Clients can communicate with Triton using either an HTTP/REST or GRPC protocol, or by a C API.
Triton exposes both HTTP/REST and GRPC endpoints based on standard inference protocols that have been proposed by the KServe project. To fully enable all capabilities Triton also implements a number HTTP/REST and GRPC extensions to the KServe inference protocol.
The HTTP/REST and GRPC protcols provide endpoints to check server and model health, metadata and statistics. Additional endpoints allow model loading and unloading, and inferencing. See the KServe and extension documentation for details.
Triton provides the following configuration options for server-client network transactions over HTTP protocol.

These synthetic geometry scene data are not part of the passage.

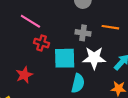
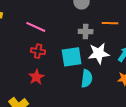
red cross: (42, 43) -> (38, 51), moved

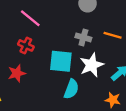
white star: (99, 53) -> (92, 65), turned -30

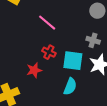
red cross: (26, 45) -> (49, 52), moved
cyan semicircle: (71, 89) -> (70, 87), moved

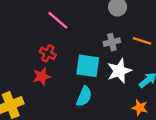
gray cross: (93, 40) -> (112, 42), turned -32
red cross: (49, 52) -> (48, 53), moved

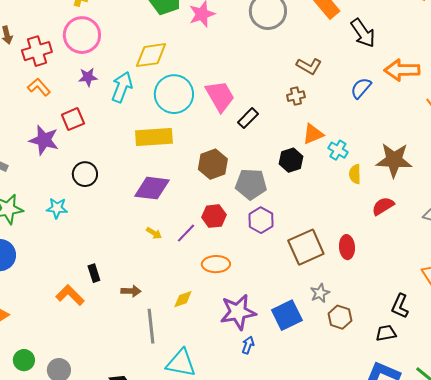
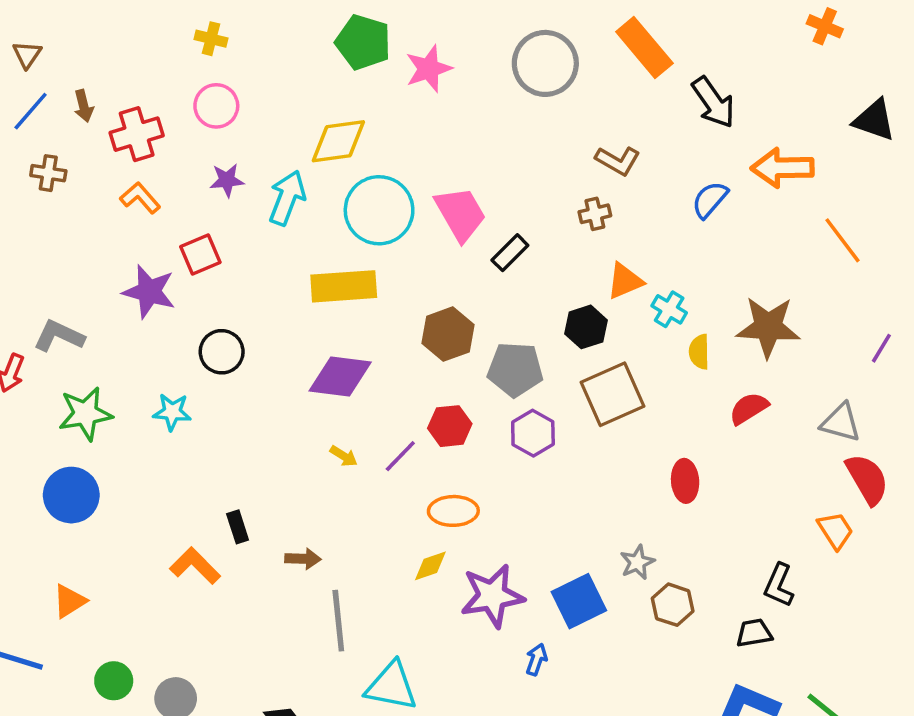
pink circle: (82, 35) -> (216, 106), size x0.7
brown square: (306, 247) -> (613, 394), moved
yellow diamond: (183, 299) -> (430, 566), moved
blue arrow: (248, 345) -> (536, 660), moved

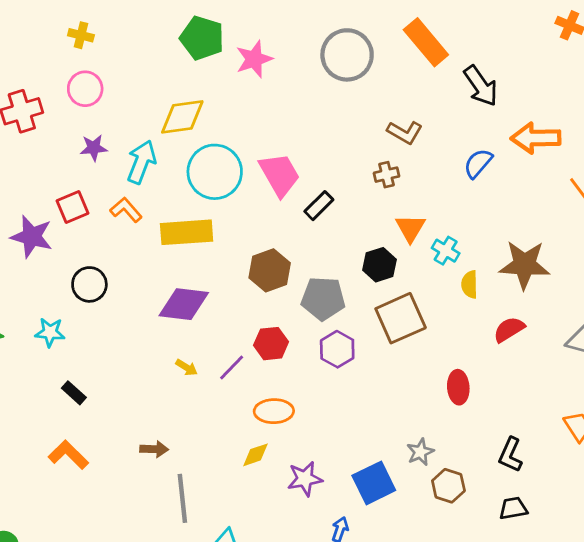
orange L-shape: (140, 198) -> (126, 210), moved
orange triangle: (625, 281) -> (410, 228), turned -36
black rectangle: (238, 527) -> (74, 393), moved, turned -30
black L-shape: (779, 585) -> (510, 455), moved
purple star: (492, 596) -> (305, 479), size x0.7

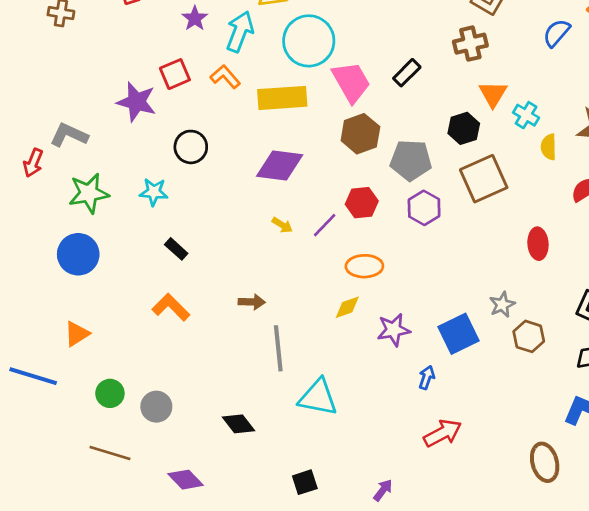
purple star: (94, 148) -> (195, 18), turned -30
pink trapezoid: (279, 175) -> (351, 82), moved
brown cross: (386, 175) -> (470, 44), size x1.4

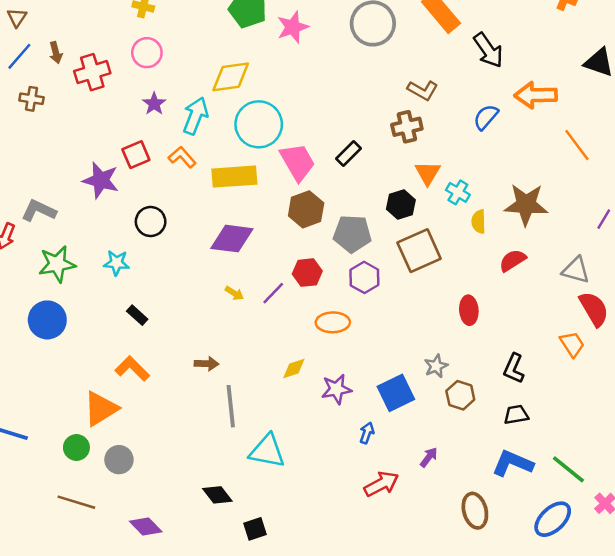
orange ellipse: (364, 266) -> (333, 322), moved
orange triangle: (77, 334) -> (101, 409), moved, size x1.5
black diamond: (239, 424) -> (217, 495), moved
purple arrow: (383, 490) -> (429, 457), moved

Triton allows the on-wire compression of request/response on HTTP through its clients. See HTTP Compression for more details.
Triton exposes various GRPC parameters for configuring the server-client network transactions. For usage of these options, refer to the output from tritonserver --help
.
These options can be used to configure a secured channel for communication. The server-side options include:
--grpc-use-ssl
--grpc-use-ssl-mutual
--grpc-server-cert
--grpc-server-key
--grpc-root-cert
For client-side documentation, see Client-Side GRPC SSL/TLS
For more details on overview of authentication in gRPC, refer here.
Triton allows the on-wire compression of request/response messages by exposing following option on server-side:
--grpc-infer-response-compression-level
For client-side documentation, see Client-Side GRPC Compression
Compression can be used to reduce the amount of bandwidth used in server-client communication. For more details, see gRPC Compression.
Triton exposes GRPC KeepAlive parameters with the default values for both client and server described here.
These options can be used to configure the KeepAlive settings:
--grpc-keepalive-time
--grpc-keepalive-timeout
--grpc-keepalive-permit-without-calls
--grpc-http2-max-pings-without-data
--grpc-http2-min-recv-ping-interval-without-data
--grpc-http2-max-ping-strikes
For client-side documentation, see Client-Side GRPC KeepAlive.
The Triton Inference Server provides a backwards-compatible C API that allows Triton to be linked directly into a C/C++ application. The API is documented in tritonserver.h.
A simple example using the C API can be found in simple.cc. A more complicated example can be found in the source that implements the HTTP/REST and GRPC endpoints for Triton. These endpoints use the C API to communicate with the core of Triton. The primary source files for the endpoints are grpc_server.cc and http_server.cc.